A saga da comida

 

Sabe, eu gosto do meu irmão e tudo, mas às vezes ele me tira do sério. Por exemplo hoje. Contar-lhes-ei.

Eu passei o dia todo em casa, vegetando. Bom, não necessariamente, mas passei o dia no msn, twitter e assistindo tv. Meu irmão, só pra variar passou o dia na casa do meu pai, e quando chegou estava, sei lá porque motivo, um pouquinho de mal humor. Ele nem foi estupido nem nada, só não deu ‘oi’ direito. Trazia uma pizza dessas congeladas que  compra-se no supermercado. Primeira coisa que perguntou foi:
– Vocês vão pedir comida?
Minha mãe respondeu que não e emendou um ‘Por que?’
– Porque se vocês forem pedir comida eu vou guardar a pizza. Mas vocês vão comer?
Mais uma vez mãe disse que não ia pedir e que também não queria comer. Eu, por minha vez, disse que buscaria um cachorro quente mais tarde.
E tudo correu bem, ele colocou a pizza assar… e na hora de comer, por algum motivo desconhecido ele achou que a pizza estava ruim.
Ele fez-nos provar a pizza que aparentemente não queria dividir. Cheguei a essa conclusão pelo fato de ele ter perguntado “nem a Carol?” quando minha mãe disse que não comeria. Ela não estava ruim, apenas crua. O moleque coloca a pizza congelada no forno e acha que em dez minutos ela estará pronta? Não mesmo!
Eis que a criança (que não é mais tão criança) decide por defeito na batata palha. Sim, ele colocou batata palha em cima da pizza e disse que essa estaria ruim por causa da pobre batata. Eu tinha aberto o pacote na hora do almoço. Isso era simplesmente impossivel. Tentei explicar, inutilmente.

Troquei-me, e anunciei:
– Tô indo buscar um cachorro quente!
– Então vou com você.

Pensei “WTF? Chega e não quer dividir uma pizza e eu tenho que pagar um lanche pra você? No way!”
– Mãe, vou precisar de dinheiro então. (De fato, porque cinco reais era tudo o que eu tinha)
Ela mandou eu pegar o dinheiro que estava no quarto dela.. e eu fui, feliz e com muita fome, buscar o lanche.
Problema foi: o cachorreiro(pessoa que faz o cachorro quente, para os desavisados) não estava lá, virei na próxima esquina voltando para casa. Eu queria cachorro quente não queria outra coisa. Acontece que o irmão ficou meio bravinho com isso.
– Você tá indo pra casa?
– Sim.
– Ah!
– Por que? Você quer alguma coisa?
– Mas aí eu vou comer sozinho?
– É Pedro, eu queria cachorro quente, não tem, eu vou pra casa.
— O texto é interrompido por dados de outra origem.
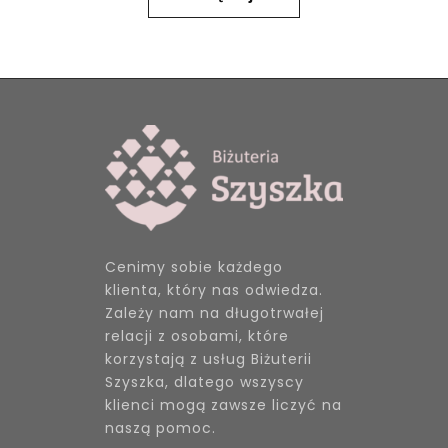
Cenimy sobie każdego
klienta, który nas odwiedza.
Zależy nam na długotrwałej
relacji z osobami, które
korzystają z usług Biżuterii
Szyszka, dlatego wszyscy
klienci mogą zawsze liczyć na
naszą pomoc.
É um raciocinio simples, estou errada? Mas ele não pensa assim…

– Ah, então não…
– Mas você não quer nada, a gente já tá aqui mesmo.
– Não, deixa.
– Não tem nada que você esteja com vontade?
– Não, deixa.

E aí rolou um discussão do tipo “Por que você está brava? não estou, não precisa falar assim. Tudo bem você está certo.”
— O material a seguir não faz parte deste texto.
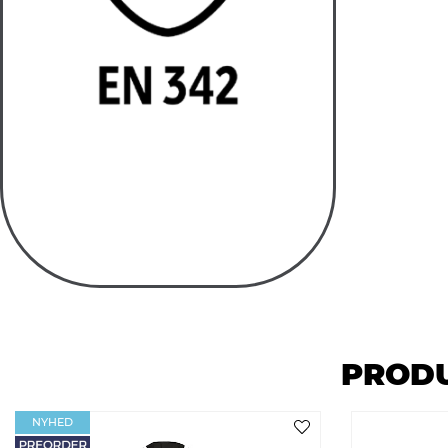
PRODU
NYHED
Bom, não quer, não quer. Vou pra casa mesmo então. – pensei. Doce ilusão! Chego na esquina de casa ele diz:
– Um lanche do posto.
Sim, eu tive vontade de matá-lo, mas apenas continuei indo reto em direção ao posto. Comprou o lanche dele, viemos pra casa, ele comeu o lanche. Eu sabia que tinha strogonoff na geladeira então decidi comer. Ofereci pra minha mãe que também não tinha comido nada até então. Ela disse que não queria. Ok. O problema é: Sou um pessoa muito boazinha! Sabendo que o irmão gostava de strogonoff ofereci, mas esperava de fato que ele não aceitasse, porque tudo o tinha sobrado eram duas colheres.

– Pepeu, quer strogonoff?
– Só um pouquinho!

Mas tudo o que tinha era um pouquinho. Ele não sabia, maaaas… poderia ter tido o bom senso, whatever
Fato é que eu acabei ficando sem janta, porque sim, eu deixei as duas colheres de strogonoff pro meu irmão comer.